[[ Extracted material, beginning ]]
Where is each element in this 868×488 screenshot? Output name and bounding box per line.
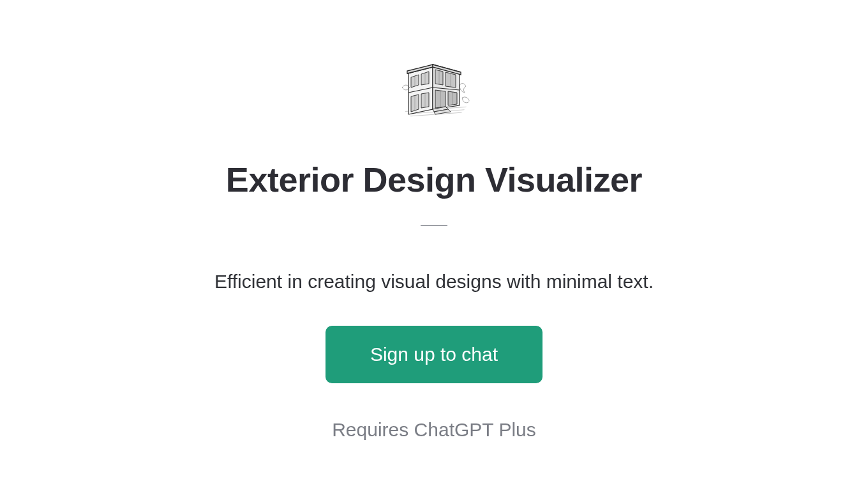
landing-page: Exterior Design Visualizer Efficient in … (0, 0, 868, 488)
house-sketch-icon (396, 48, 472, 127)
signup-button[interactable]: Sign up to chat (326, 326, 542, 383)
page-title: Exterior Design Visualizer (226, 160, 642, 199)
requires-label: Requires ChatGPT Plus (332, 419, 536, 441)
page-description: Efficient in creating visual designs wit… (214, 271, 654, 293)
title-divider (421, 225, 447, 226)
avatar (393, 46, 475, 129)
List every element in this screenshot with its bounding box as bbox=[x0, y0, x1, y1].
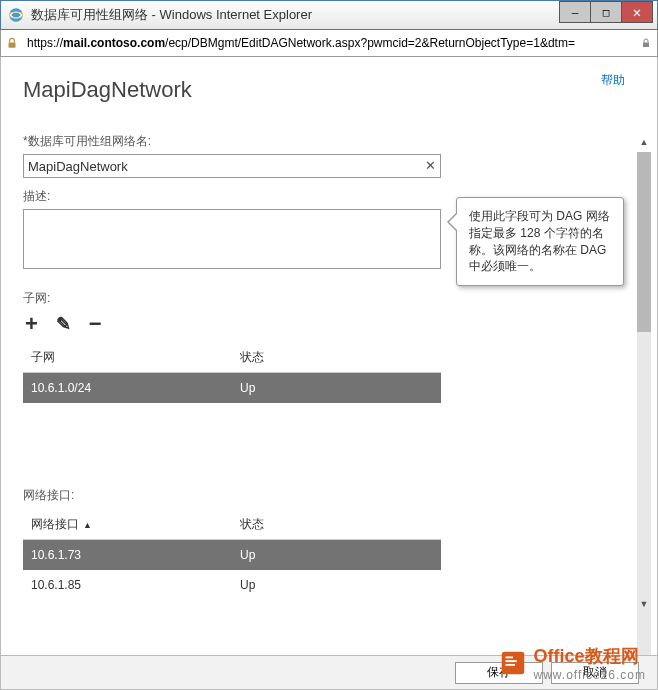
iface-section-label: 网络接口: bbox=[23, 487, 439, 504]
subnet-header[interactable]: 子网 bbox=[23, 343, 232, 373]
subnet-table: 子网 状态 10.6.1.0/24 Up bbox=[23, 343, 441, 463]
form-body: MapiDagNetwork *数据库可用性组网络名: ✕ 描述: 子网: + … bbox=[1, 57, 461, 664]
subnet-section-label: 子网: bbox=[23, 290, 439, 307]
ie-icon bbox=[7, 6, 25, 24]
desc-textarea[interactable] bbox=[23, 209, 441, 269]
edit-icon[interactable]: ✎ bbox=[56, 315, 71, 333]
svg-rect-3 bbox=[643, 43, 649, 48]
content-area: 帮助 ▲ ▼ MapiDagNetwork *数据库可用性组网络名: ✕ 描述:… bbox=[0, 57, 658, 655]
help-callout: 使用此字段可为 DAG 网络指定最多 128 个字符的名称。该网络的名称在 DA… bbox=[456, 197, 624, 286]
window-titlebar: 数据库可用性组网络 - Windows Internet Explorer — … bbox=[0, 0, 658, 30]
add-icon[interactable]: + bbox=[25, 313, 38, 335]
clear-icon[interactable]: ✕ bbox=[425, 158, 436, 173]
svg-rect-2 bbox=[9, 42, 16, 47]
iface-status-header[interactable]: 状态 bbox=[232, 510, 441, 540]
iface-header[interactable]: 网络接口▲ bbox=[23, 510, 232, 540]
lock-end-icon bbox=[635, 37, 657, 49]
scroll-thumb[interactable] bbox=[637, 152, 651, 332]
close-button[interactable]: ✕ bbox=[621, 1, 653, 23]
maximize-button[interactable]: □ bbox=[590, 1, 622, 23]
table-row[interactable]: 10.6.1.85 Up bbox=[23, 570, 441, 600]
table-row[interactable]: 10.6.1.73 Up bbox=[23, 540, 441, 571]
address-bar[interactable]: https://mail.contoso.com/ecp/DBMgmt/Edit… bbox=[0, 30, 658, 57]
remove-icon[interactable]: − bbox=[89, 313, 102, 335]
status-header[interactable]: 状态 bbox=[232, 343, 441, 373]
url-text: https://mail.contoso.com/ecp/DBMgmt/Edit… bbox=[23, 34, 635, 52]
help-link[interactable]: 帮助 bbox=[601, 72, 625, 89]
desc-label: 描述: bbox=[23, 188, 439, 205]
footer: 保存 取消 bbox=[0, 655, 658, 690]
page-title: MapiDagNetwork bbox=[23, 77, 439, 103]
sort-asc-icon: ▲ bbox=[83, 520, 92, 530]
table-row-empty bbox=[23, 600, 441, 630]
svg-point-0 bbox=[9, 8, 23, 22]
table-row[interactable]: 10.6.1.0/24 Up bbox=[23, 373, 441, 404]
cancel-button[interactable]: 取消 bbox=[551, 662, 639, 684]
table-row-empty bbox=[23, 433, 441, 463]
iface-table: 网络接口▲ 状态 10.6.1.73 Up 10.6.1.85 Up bbox=[23, 510, 441, 630]
name-label: *数据库可用性组网络名: bbox=[23, 133, 439, 150]
scroll-down-arrow[interactable]: ▼ bbox=[637, 599, 651, 613]
minimize-button[interactable]: — bbox=[559, 1, 591, 23]
table-row-empty bbox=[23, 403, 441, 433]
save-button[interactable]: 保存 bbox=[455, 662, 543, 684]
scroll-up-arrow[interactable]: ▲ bbox=[637, 137, 651, 151]
window-buttons: — □ ✕ bbox=[560, 1, 653, 23]
lock-icon bbox=[1, 36, 23, 50]
name-input[interactable] bbox=[23, 154, 441, 178]
subnet-toolbar: + ✎ − bbox=[23, 313, 439, 335]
[[ Extracted material, end ]]
# What the task asks:
All lines above that contain the word "window" are to be copied.

# Solution to the problem:
window-titlebar: 数据库可用性组网络 - Windows Internet Explorer — … bbox=[0, 0, 658, 30]
window-buttons: — □ ✕ bbox=[560, 1, 653, 23]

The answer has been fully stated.